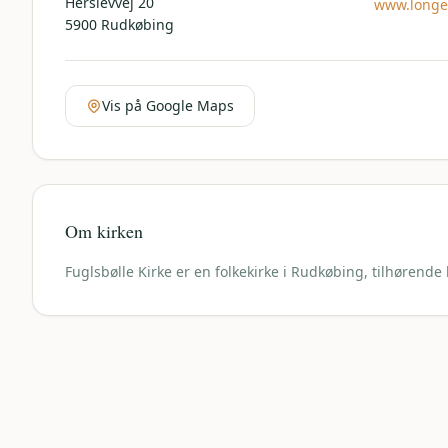
Herslevvej 20
www.longel
5900
Rudkøbing
Vis på Google Maps
Om kirken
Fuglsbølle Kirke er en folkekirke i Rudkøbing, tilhørende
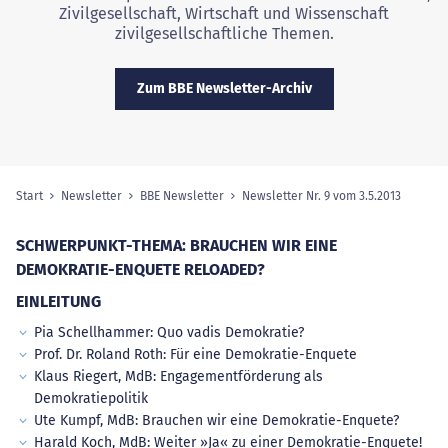
Zivilgesellschaft, Wirtschaft und Wissenschaft
zivilgesellschaftliche Themen.
Zum BBE Newsletter-Archiv
Start
Newsletter
BBE Newsletter
Newsletter Nr. 9 vom 3.5.2013
(ausgew
Sie sind hier:
SCHWERPUNKT-THEMA: BRAUCHEN WIR EINE
DEMOKRATIE-ENQUETE RELOADED?
EINLEITUNG
Pia Schellhammer: Quo vadis Demokratie?
Prof. Dr. Roland Roth: Für eine Demokratie-Enquete
Klaus Riegert, MdB: Engagementförderung als
Demokratiepolitik
Ute Kumpf, MdB: Brauchen wir eine Demokratie-Enquete?
Harald Koch, MdB: Weiter »Ja« zu einer Demokratie-Enquete!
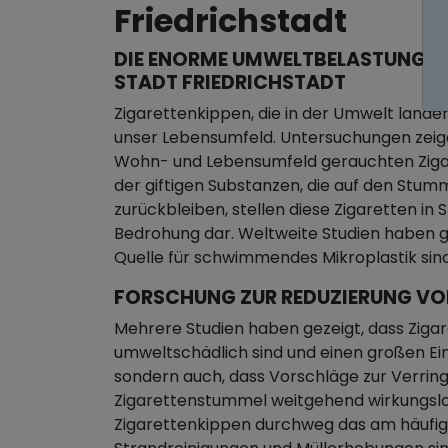
Friedrichstadt
DIE ENORME UMWELTBELASTUNG D
STADT FRIEDRICHSTADT
Zigarettenkippen, die in der Umwelt landen
unser Lebensumfeld. Untersuchungen zeige
Wohn- und Lebensumfeld gerauchten Zigar
der giftigen Substanzen, die auf den Stum
zurückbleiben, stellen diese Zigaretten in 
Bedrohung dar. Weltweite Studien haben ge
Quelle für schwimmendes Mikroplastik sind
FORSCHUNG ZUR REDUZIERUNG V
Mehrere Studien haben gezeigt, dass Ziga
umweltschädlich sind und einen großen Ei
sondern auch, dass Vorschläge zur Verri
Zigarettenstummel weitgehend wirkungslos
Zigarettenkippen durchweg das am häufi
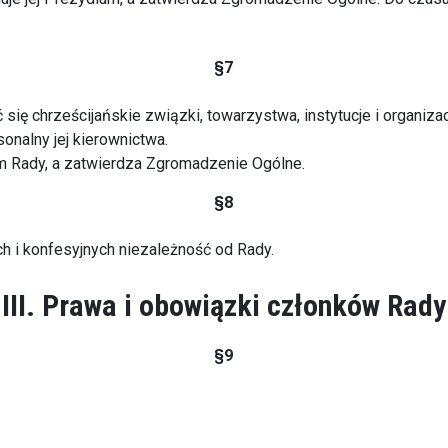
§7
ę chrześcijańskie związki, towarzystwa, instytucje i organiza
sonalny jej kierownictwa.
um Rady, a zatwierdza Zgromadzenie Ogólne.
§8
 i konfesyjnych niezależność od Rady.
III. Prawa i obowiązki członków Rady
§9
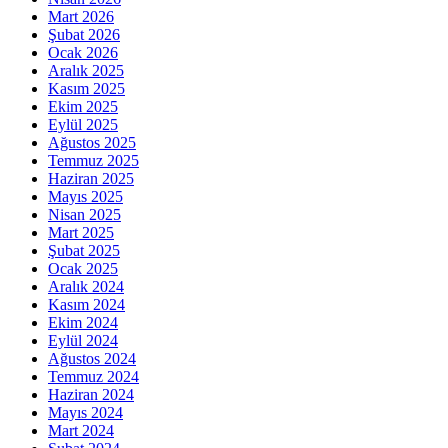
Mart 2026
Şubat 2026
Ocak 2026
Aralık 2025
Kasım 2025
Ekim 2025
Eylül 2025
Ağustos 2025
Temmuz 2025
Haziran 2025
Mayıs 2025
Nisan 2025
Mart 2025
Şubat 2025
Ocak 2025
Aralık 2024
Kasım 2024
Ekim 2024
Eylül 2024
Ağustos 2024
Temmuz 2024
Haziran 2024
Mayıs 2024
Mart 2024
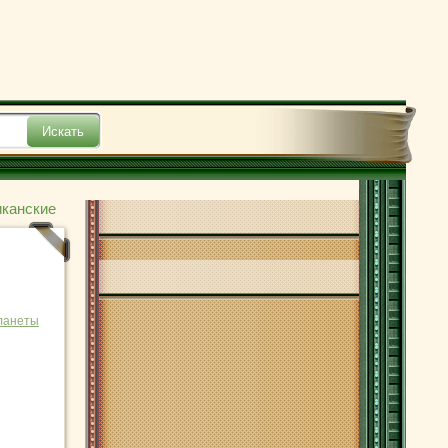
иканские
ланеты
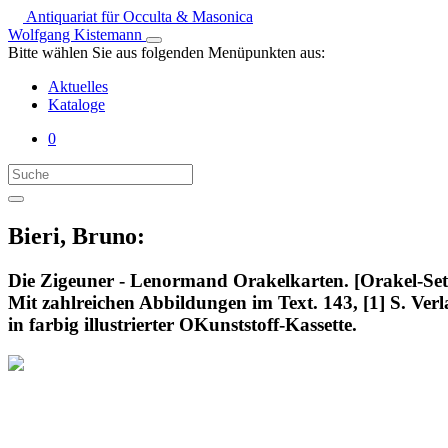
Antiquariat für Occulta & Masonica
Wolfgang Kistemann
Bitte wählen Sie aus folgenden Menüpunkten aus:
Aktuelles
Kataloge
0
Bieri, Bruno:
Die Zigeuner - Lenormand Orakelkarten. [Orakel-Set
Mit zahlreichen Abbildungen im Text. 143, [1] S. Ver
in farbig illustrierter OKunststoff-Kassette.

★ ★ ★ ★

→ What this task involves
Copy out, from the listing above, every line that contains the string "Rady".

→ Task result
um Rady, a zatwierdza Zgromadzenie Ogólne.
 i konfesyjnych niezależność od Rady.
III. Prawa i obowiązki członków Rady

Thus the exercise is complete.